Requirement.
All of the entries should be restated word for word, but without their pictures.

(Dataset entries)

****

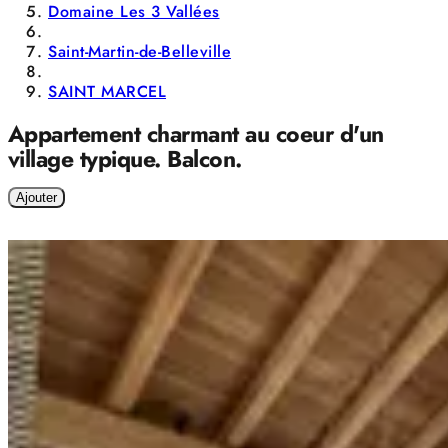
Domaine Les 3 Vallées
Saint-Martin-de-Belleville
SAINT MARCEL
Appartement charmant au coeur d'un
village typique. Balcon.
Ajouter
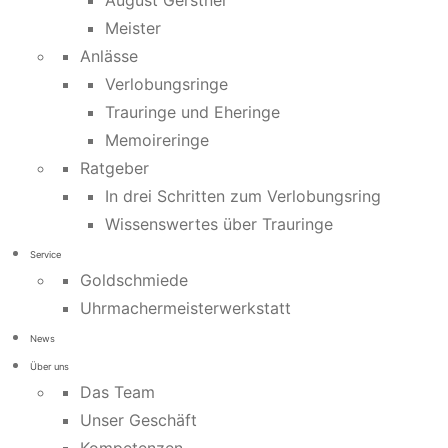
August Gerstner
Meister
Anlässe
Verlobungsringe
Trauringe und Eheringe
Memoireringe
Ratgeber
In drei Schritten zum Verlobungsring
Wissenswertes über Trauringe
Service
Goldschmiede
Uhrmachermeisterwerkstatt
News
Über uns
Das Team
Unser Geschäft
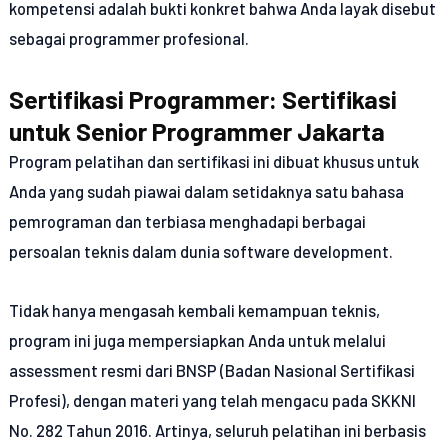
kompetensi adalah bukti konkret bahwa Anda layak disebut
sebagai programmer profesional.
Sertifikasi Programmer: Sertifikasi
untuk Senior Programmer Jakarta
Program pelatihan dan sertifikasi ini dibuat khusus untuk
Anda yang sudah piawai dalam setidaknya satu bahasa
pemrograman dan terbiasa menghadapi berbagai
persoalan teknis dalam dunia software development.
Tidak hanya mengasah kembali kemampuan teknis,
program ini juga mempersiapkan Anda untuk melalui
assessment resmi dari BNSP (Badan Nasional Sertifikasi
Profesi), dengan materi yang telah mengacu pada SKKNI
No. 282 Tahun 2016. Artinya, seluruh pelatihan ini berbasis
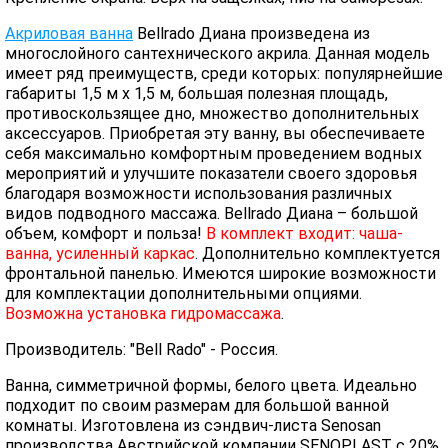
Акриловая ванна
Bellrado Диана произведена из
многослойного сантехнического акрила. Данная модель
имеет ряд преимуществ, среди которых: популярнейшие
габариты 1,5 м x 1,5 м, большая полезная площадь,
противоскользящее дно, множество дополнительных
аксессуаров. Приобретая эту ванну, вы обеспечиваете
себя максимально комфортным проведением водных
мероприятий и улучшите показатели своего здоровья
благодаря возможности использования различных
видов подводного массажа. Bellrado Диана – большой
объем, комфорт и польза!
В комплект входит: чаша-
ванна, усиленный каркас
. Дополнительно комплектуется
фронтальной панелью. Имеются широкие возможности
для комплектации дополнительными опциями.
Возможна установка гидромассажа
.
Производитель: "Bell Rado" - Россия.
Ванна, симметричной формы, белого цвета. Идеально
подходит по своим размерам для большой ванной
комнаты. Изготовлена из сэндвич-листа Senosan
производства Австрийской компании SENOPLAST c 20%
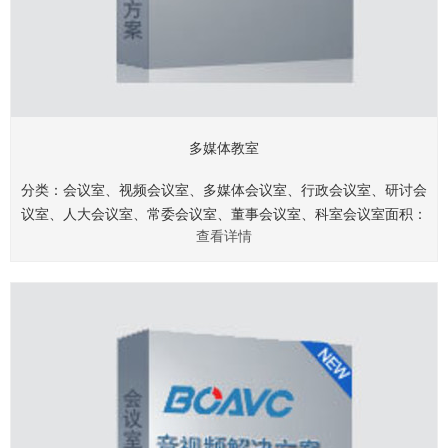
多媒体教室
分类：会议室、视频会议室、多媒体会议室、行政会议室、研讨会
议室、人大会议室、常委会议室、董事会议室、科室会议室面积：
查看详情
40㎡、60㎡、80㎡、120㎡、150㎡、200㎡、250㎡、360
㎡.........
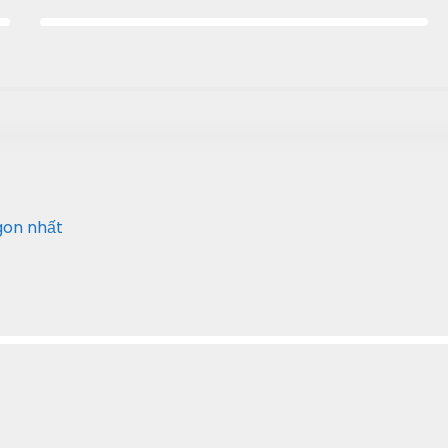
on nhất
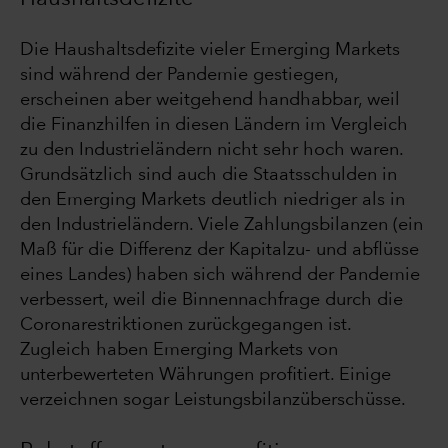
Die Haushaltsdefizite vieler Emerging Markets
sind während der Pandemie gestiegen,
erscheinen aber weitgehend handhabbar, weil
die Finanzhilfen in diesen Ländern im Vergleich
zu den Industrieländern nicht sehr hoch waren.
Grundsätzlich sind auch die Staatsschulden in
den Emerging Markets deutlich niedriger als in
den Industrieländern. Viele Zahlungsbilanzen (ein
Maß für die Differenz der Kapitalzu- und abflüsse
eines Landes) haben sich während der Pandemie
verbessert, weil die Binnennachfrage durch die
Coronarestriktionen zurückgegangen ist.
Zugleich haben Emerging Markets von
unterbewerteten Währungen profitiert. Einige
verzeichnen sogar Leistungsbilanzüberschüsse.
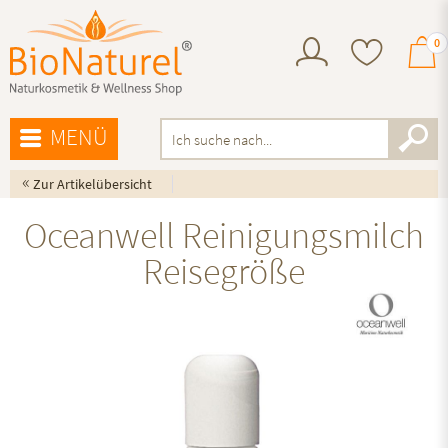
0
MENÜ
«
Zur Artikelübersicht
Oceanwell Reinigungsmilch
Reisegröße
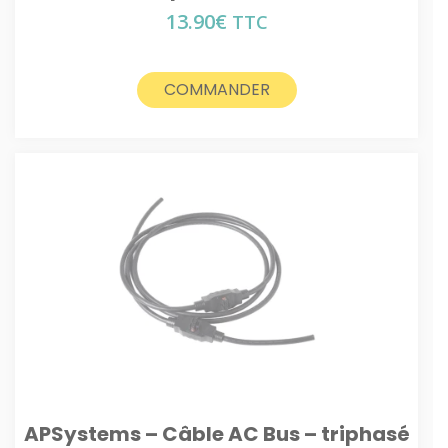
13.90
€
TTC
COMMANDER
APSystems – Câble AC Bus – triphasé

****

Answer below.
Domaine Les 3 Vallées
Saint-Martin-de-Belleville
SAINT MARCEL
Appartement charmant au coeur d'un
village typique. Balcon.
Ajouter
August Gerstner
Meister
Anlässe
Verlobungsringe
Trauringe und Eheringe
Memoireringe
Ratgeber
In drei Schritten zum Verlobungsring
Wissenswertes über Trauringe
Service
Goldschmiede
Uhrmachermeisterwerkstatt
News
Über uns
Das Team
Unser Geschäft
kompetensi adalah bukti konkret bahwa Anda layak disebut
sebagai programmer profesional.
Sertifikasi Programmer: Sertifikasi
untuk Senior Programmer Jakarta
Program pelatihan dan sertifikasi ini dibuat khusus untuk
Anda yang sudah piawai dalam setidaknya satu bahasa
pemrograman dan terbiasa menghadapi berbagai
persoalan teknis dalam dunia software development.
Tidak hanya mengasah kembali kemampuan teknis,
program ini juga mempersiapkan Anda untuk melalui
assessment resmi dari BNSP (Badan Nasional Sertifikasi
Profesi), dengan materi yang telah mengacu pada SKKNI
No. 282 Tahun 2016. Artinya, seluruh pelatihan ini berbasis
Акриловая ванна
Bellrado Диана произведена из
многослойного сантехнического акрила. Данная модель
имеет ряд преимуществ, среди которых: популярнейшие
габариты 1,5 м x 1,5 м, большая полезная площадь,
противоскользящее дно, множество дополнительных
аксессуаров. Приобретая эту ванну, вы обеспечиваете
себя максимально комфортным проведением водных
мероприятий и улучшите показатели своего здоровья
благодаря возможности использования различных
видов подводного массажа. Bellrado Диана – большой
объем, комфорт и польза!
В комплект входит: чаша-
ванна, усиленный каркас
. Дополнительно комплектуется
фронтальной панелью. Имеются широкие возможности
для комплектации дополнительными опциями.
Возможна установка гидромассажа
.
Производитель: "Bell Rado" - Россия.
Ванна, симметричной формы, белого цвета. Идеально
подходит по своим размерам для большой ванной
комнаты. Изготовлена из сэндвич-листа Senosan
производства Австрийской компании SENOPLAST c 20%
多媒体教室
分类：会议室、视频会议室、多媒体会议室、行政会议室、研讨会
议室、人大会议室、常委会议室、董事会议室、科室会议室面积：
查看详情
40㎡、60㎡、80㎡、120㎡、150㎡、200㎡、250㎡、360
㎡.........
on nhất
Die Haushaltsdefizite vieler Emerging Markets
sind während der Pandemie gestiegen,
erscheinen aber weitgehend handhabbar, weil
die Finanzhilfen in diesen Ländern im Vergleich
zu den Industrieländern nicht sehr hoch waren.
Grundsätzlich sind auch die Staatsschulden in
den Emerging Markets deutlich niedriger als in
den Industrieländern. Viele Zahlungsbilanzen (ein
Maß für die Differenz der Kapitalzu- und abflüsse
eines Landes) haben sich während der Pandemie
verbessert, weil die Binnennachfrage durch die
Coronarestriktionen zurückgegangen ist.
Zugleich haben Emerging Markets von
unterbewerteten Währungen profitiert. Einige
verzeichnen sogar Leistungsbilanzüberschüsse.
0
MENÜ
«
Zur Artikelübersicht
Oceanwell Reinigungsmilch
Reisegröße
13.90
€
TTC
COMMANDER
APSystems – Câble AC Bus – triphasé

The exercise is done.